Wednesday, January 18, 2012

When Space is Free (Paraphrase of an Hafiz poem)

For a while
The sandpiper in flight might say,

"Look dear, I am home--
Space is no longer being rationed."

For a while you might feel
I am complete,

When the touch from another upon certain
Of your fields

Has the power to dissolve all that
Is known.

Wholeness, I think,
Draws its life somewhere where the breathing

Somewhere where the mind cradles light,
Where the only senses that remain

Blush and stumble
If they try to speak with our language so new
It is still trying to

Still shaping
Its first intelligible sound,
Still sculpting its first true image of


I used the sandpiper rather than the eagle in this paraphrase by Daniel Landinsky because of overuse of the "eagle" in general and to avoid a symbol too often representing the USA in an "over-taking" way. I am familiar with sandpipers from many a reflective visit of various shores and love how I feel in their presence -- thus the connection is so natural in this case.

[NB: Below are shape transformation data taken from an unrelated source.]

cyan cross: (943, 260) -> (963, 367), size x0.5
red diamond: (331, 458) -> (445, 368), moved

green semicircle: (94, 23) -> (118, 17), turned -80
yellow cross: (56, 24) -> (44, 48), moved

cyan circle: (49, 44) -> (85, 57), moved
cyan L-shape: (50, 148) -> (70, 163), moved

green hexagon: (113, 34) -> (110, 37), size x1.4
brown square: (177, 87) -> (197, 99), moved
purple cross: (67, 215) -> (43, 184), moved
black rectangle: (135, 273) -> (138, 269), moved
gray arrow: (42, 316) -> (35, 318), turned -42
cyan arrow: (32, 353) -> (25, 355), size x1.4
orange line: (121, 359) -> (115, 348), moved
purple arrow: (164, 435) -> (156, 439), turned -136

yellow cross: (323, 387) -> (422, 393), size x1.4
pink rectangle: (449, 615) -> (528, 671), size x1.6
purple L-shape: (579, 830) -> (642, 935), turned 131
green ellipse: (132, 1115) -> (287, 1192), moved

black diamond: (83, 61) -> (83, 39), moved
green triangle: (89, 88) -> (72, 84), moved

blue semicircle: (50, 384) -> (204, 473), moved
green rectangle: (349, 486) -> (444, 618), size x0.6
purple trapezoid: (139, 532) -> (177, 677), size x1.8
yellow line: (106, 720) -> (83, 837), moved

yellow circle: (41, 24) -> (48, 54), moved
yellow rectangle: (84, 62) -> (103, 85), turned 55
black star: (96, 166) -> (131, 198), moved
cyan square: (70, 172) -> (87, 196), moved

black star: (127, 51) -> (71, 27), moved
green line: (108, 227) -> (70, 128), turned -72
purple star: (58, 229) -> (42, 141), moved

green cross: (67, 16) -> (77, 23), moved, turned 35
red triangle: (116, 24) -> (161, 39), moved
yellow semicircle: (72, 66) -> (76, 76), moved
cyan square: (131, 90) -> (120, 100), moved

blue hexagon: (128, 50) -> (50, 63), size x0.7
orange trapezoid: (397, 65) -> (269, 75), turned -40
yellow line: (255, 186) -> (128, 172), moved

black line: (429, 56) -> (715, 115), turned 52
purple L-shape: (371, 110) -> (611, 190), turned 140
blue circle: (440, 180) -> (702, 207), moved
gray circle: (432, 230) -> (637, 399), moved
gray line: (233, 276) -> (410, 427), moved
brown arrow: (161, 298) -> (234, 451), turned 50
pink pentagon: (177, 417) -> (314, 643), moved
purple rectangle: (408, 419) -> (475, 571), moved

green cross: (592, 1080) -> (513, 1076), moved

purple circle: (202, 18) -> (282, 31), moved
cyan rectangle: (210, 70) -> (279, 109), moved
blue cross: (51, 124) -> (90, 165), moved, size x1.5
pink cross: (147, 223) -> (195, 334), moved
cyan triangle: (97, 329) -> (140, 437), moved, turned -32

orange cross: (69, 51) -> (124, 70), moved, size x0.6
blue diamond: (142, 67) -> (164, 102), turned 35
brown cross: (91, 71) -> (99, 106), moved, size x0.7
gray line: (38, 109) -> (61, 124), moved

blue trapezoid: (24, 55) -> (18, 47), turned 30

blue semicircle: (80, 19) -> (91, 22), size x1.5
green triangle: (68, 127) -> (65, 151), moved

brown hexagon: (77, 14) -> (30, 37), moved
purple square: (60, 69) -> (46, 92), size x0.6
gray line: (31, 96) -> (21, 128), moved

Find the above sandpiper and a description of this delightful bird which is resonant with my own experience in this site -- here -- where you will also find the following quote "Sometimes as I walk along a beach and watch the skittering sandpipers chasing the waves, I think about just how far each individual bird has traveled to reach the spot that it and I share the same sand. I suppose that is a bit too metaphysical for some birders but it was, for example, essentially the premise of Last of the Curlews, the personalized and fictional story of the last Eskimo Curlew on earth (Bodsworth 1954)." This implied analogy strikes me as similar to what Hafiz had in mind for part of the poem.

I also changed the Hafiz/Daniel Ladinsky translated phrase "not rationed" in title "When Space is Not Rationed" to "free" as this feels like a metaphor more in keeping with the poem's overall intention - given the way our nations' skies are used militarily these days. Yet I kept Ladinsky's use of rationed within the poem.

A final note: I love the way the poem takes external metaphors such as a bird in flight; sky space; implied outer touch; sculpting; fields; and language and then draws readers into the internal spaces of mind; sensation; and imagining.

Metaphor is nearly everything to Hafiz as his devotees know well. Without making application inside ourselves and among ourselves -- as well between ourselves and the Divine -- we will miss the sweeping beauty, joy and transformative wisdom offered so lovingly by this poet of poets.